As many Florida families know, the cost of college has been sharply increasing as of late. That has led to parents and students taking on more debt, potentially subjecting them to an onerous burden that may be difficult to relieve without making substantial sacrifices in other areas of their life. However, in some circumstances, families may find themselves having trouble meeting all of their financial obligations. In that case, it may be possible to file for a Chapter 13 bankruptcy.
When the children go to college, Mom and Dad may decide to pick up part of the expense. Many times, they may co-sign a loan with the child, meaning that they are on the hook to repay the loan in case the child fails to pay. On average, parents picked up about 37 percent of all college expenses in 2011.
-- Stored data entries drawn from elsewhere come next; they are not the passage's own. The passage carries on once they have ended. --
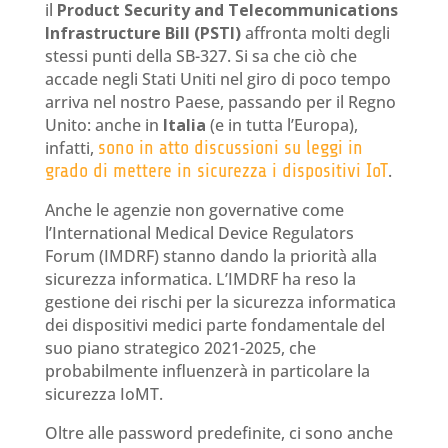
il
Product Security and Telecommunications
Infrastructure Bill (PSTI)
affronta molti degli
stessi punti della SB-327. Si sa che ciò che
accade negli Stati Uniti nel giro di poco tempo
arriva nel nostro Paese, passando per il Regno
Unito: anche in
Italia
(e in tutta l’Europa),
infatti,
sono in atto discussioni su leggi in
grado di mettere in sicurezza i dispositivi IoT
.
Anche le agenzie non governative come
l’International Medical Device Regulators
Forum (IMDRF) stanno dando la priorità alla
sicurezza informatica. L’IMDRF ha reso la
gestione dei rischi per la sicurezza informatica
dei dispositivi medici parte fondamentale del
suo piano strategico 2021-2025, che
probabilmente influenzerà in particolare la
sicurezza IoMT.
Oltre alle password predefinite, ci sono anche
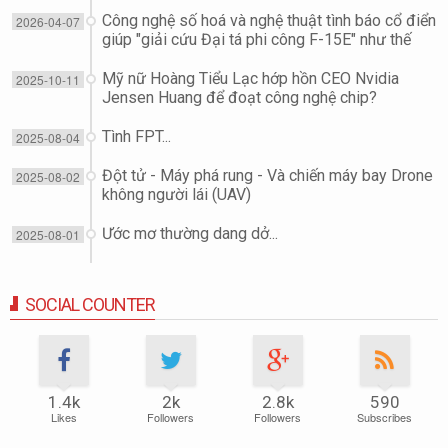
Công nghệ số hoá và nghệ thuật tình báo cổ điển
2026-04-07
giúp "giải cứu Đại tá phi công F-15E" như thế
nào?
Mỹ nữ Hoàng Tiểu Lạc hớp hồn CEO Nvidia
2025-10-11
Jensen Huang để đoạt công nghệ chip?
Tình FPT...
2025-08-04
Đột tử - Máy phá rung - Và chiến máy bay Drone
2025-08-02
không người lái (UAV)
Ước mơ thường dang dở...
2025-08-01
SOCIAL COUNTER
1.4k
2k
2.8k
590
Likes
Followers
Followers
Subscribes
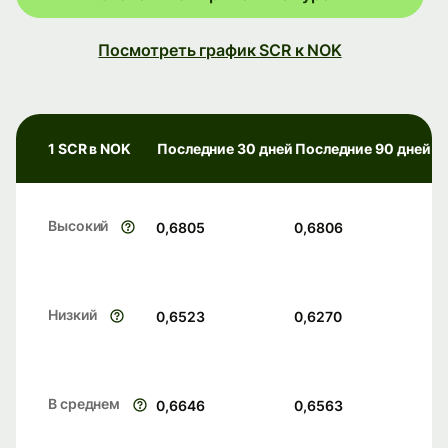
Посмотреть график SCR к NOK
1 SCR в NOK
Последние 30 дней
Последние 90 дней
Высокий
0,6805
0,6806
Низкий
0,6523
0,6270
В среднем
0,6646
0,6563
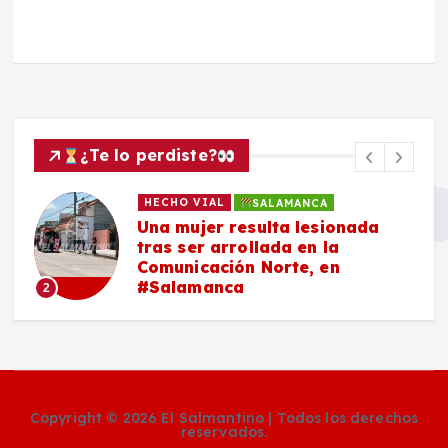
¿Te lo perdiste?
HECHO VIAL
SALAMANCA
Una mujer resulta lesionada
tras ser arrollada en la
Comunicación Norte, en
#Salamanca
2
Copyright © 2026 El Salmantino | Todos los derechos
reservados.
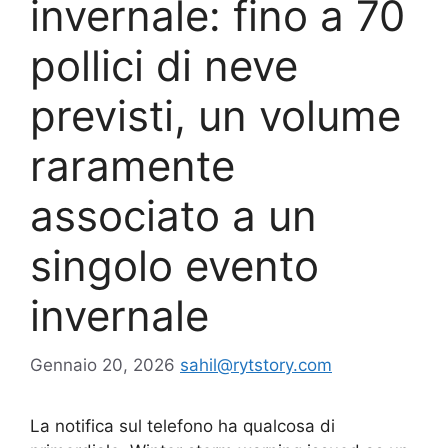
invernale: fino a 70
pollici di neve
previsti, un volume
raramente
associato a un
singolo evento
invernale
Gennaio 20, 2026
sahil@rytstory.com
La notifica sul telefono ha qualcosa di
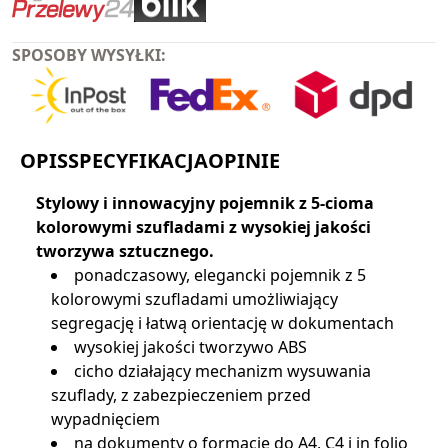
SPOSOBY WYSYŁKI:
OPIS
SPECYFIKACJA
OPINIE
Stylowy i innowacyjny pojemnik z 5-cioma
kolorowymi szufladami z wysokiej jakości
tworzywa sztucznego.
ponadczasowy, elegancki pojemnik z 5
kolorowymi szufladami umożliwiający
segregację i łatwą orientację w dokumentach
wysokiej jakości tworzywo ABS
cicho działający mechanizm wysuwania
szuflady, z zabezpieczeniem przed
wypadnięciem
na dokumenty o formacie do A4, C4 i in folio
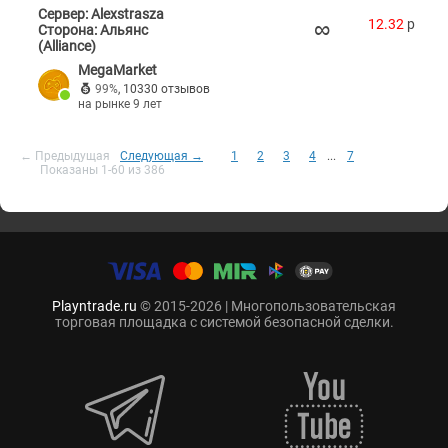
Сервер: Alexstrasza
∞
12.32
p
Сторона: Альянс
(Alliance)
MegaMarket
99%
,
10330 отзывов
на рынке 9 лет
← Предыдущая
Следующая →
1
2
3
4
...
7
Показаны 1-60 из 386
Playntrade.ru
© 2015-2026 | Многопользовательская
торговая площадка с системой безопасной сделки.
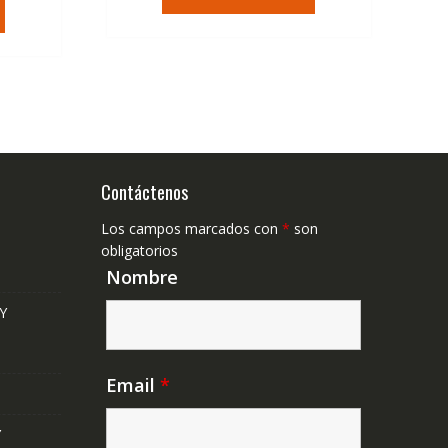
tual
era:
es:
79,74€.
47,41€.
,41€.
Contáctenos
Los campos marcados con
*
son
obligatorios
Nombre
Y
Email
*
Y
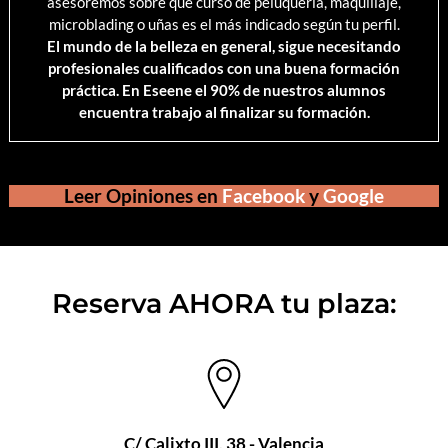
asesoremos sobre qué curso de peluquería, maquillaje,
microblading o uñas es el más indicado según tu perfil.
El mundo de la belleza en general, sigue necesitando
profesionales cualificados con una buena formación
práctica. En Eseene el 90% de nuestros alumnos
encuentra trabajo al finalizar su formación.
Leer Opiniones en
Facebook
y
Google
Reserva AHORA tu plaza:
C/ Calixto III, 38 - Valencia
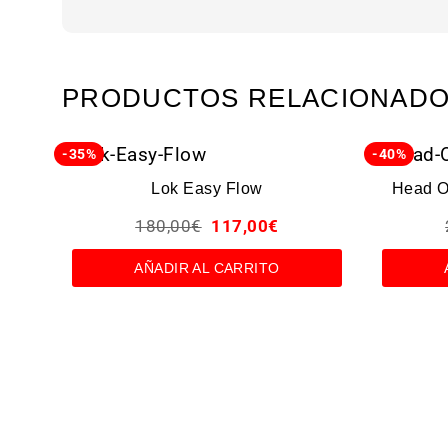
PRODUCTOS RELACIONAD
-35%
-40%
Lok Easy Flow
Head O
180,00
€
117,00
€
AÑADIR AL CARRITO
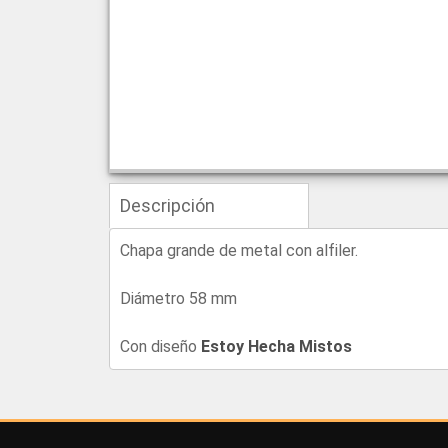
Descripción
Chapa grande de metal con alfiler.
Diámetro 58 mm
Con diseño
Estoy Hecha Mistos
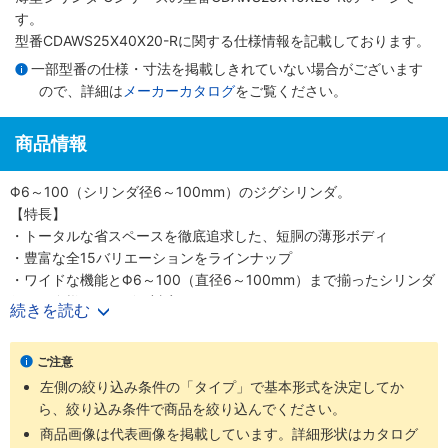
す。
型番CDAWS25X40X20-Rに関する仕様情報を記載しております。
一部型番の仕様・寸法を掲載しきれていない場合がございます
ので、詳細は
メーカーカタログ
をご覧ください。
商品情報
Φ6～100（シリンダ径6～100mm）のジグシリンダ。
【特長】
・トータルな省スペースを徹底追求した、短胴の薄形ボディ
・豊富な全15バリエーションをラインナップ
・ワイドな機能とΦ6～100（直径6～100mm）まで揃ったシリンダ
径で、多様なニーズに対応
続きを読む
・スクエアロッドで回転レス機能がプラス、機械装置の高効率設計
が可能
ご注意
【用途】
左側の絞り込み条件の「タイプ」で基本形式を決定してか
・あらゆる業界の空気圧機器や生産ラインに対応
ら、絞り込み条件で商品を絞り込んでください。
商品画像は代表画像を掲載しています。詳細形状はカタログ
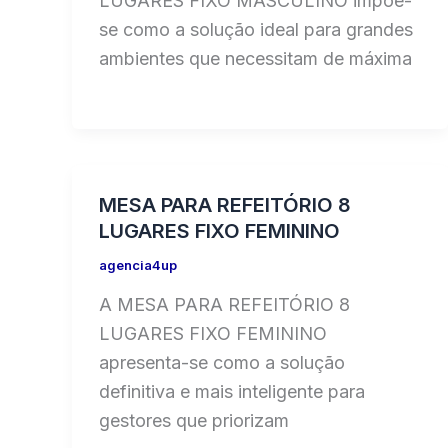
LUGARES FIXO MASCULINO impõe-
se como a solução ideal para grandes
ambientes que necessitam de máxima
MESA PARA REFEITÓRIO 8
LUGARES FIXO FEMININO
agencia4up
A MESA PARA REFEITÓRIO 8
LUGARES FIXO FEMININO
apresenta-se como a solução
definitiva e mais inteligente para
gestores que priorizam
Yet in a sign that parents may be beginning to suffer from too many student loans, the average of 37 percent is down from 47 percent in 2010. Moreover, a survey conducted by Fidelity Investments found that whereas 65 percent of parents did not want their children to take out college loans in 2007, and that number has risen to about 75 percent. Instead, parents and children are increasingly finding other ways to pay for college.
Unfortunately, those other methods may not be enough for everyone. In a survey conducted last year, four out of five bankruptcy attorneys reported that they had seen an increase in parents and students who are having trouble repaying their college loans. Yet, unlike other forms of debt, it is very difficult to discharge college loans in bankruptcy. Nonetheless, filing for Chapter 13 bankruptcy may enable a Florida debtor to restructure their other financial obligations, making it easier to repay the student loans.